Avant toute opération de la créature ou avant que la créature n’opère par nature ou raison, Dieu la meut vers l’action de façon directe et efficace si bien que sans ce pré-mouvement [prémotion] la cause seconde ne pourrait pas œuvrer, et il serait impossible à la cause seconde de ne pas faire la même chose que ce pour quoi elle a été d’abord mue par la cause première.
Chez les catholiques de l’époque, les opinions sont variées:
- Les jésuites molinistes ne confessent que le concours simultané, et rejettent un concours précédent.

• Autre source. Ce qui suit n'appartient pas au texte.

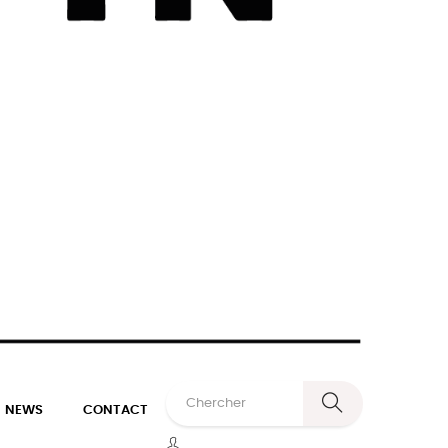
NEWS
CONTACT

- Les dominicains thomistes affirment le concours précédent ou prédétermination. on les appelle donc « prédétermineux » et tiennent que la prédétermination de Dieu est nécessaire dans tous les actes de ses créatures, qu’elles soient naturelles ou libres. Je ne suis donc pas le seul à trouver que Thomas est « calviniste », les dominicains du XVIIe siècle aussi.
Parmi les réformés, il y avait des nuances aussi:
- Certains disent qu’il n’y a de prédétermination que dans les œuvres de grâce, mais que pour le reste il n’y a que des concours simultanés.
- D’autres disent qu’il y a prédétermination en toute action de la providence. C’est l’opinion de Turretin.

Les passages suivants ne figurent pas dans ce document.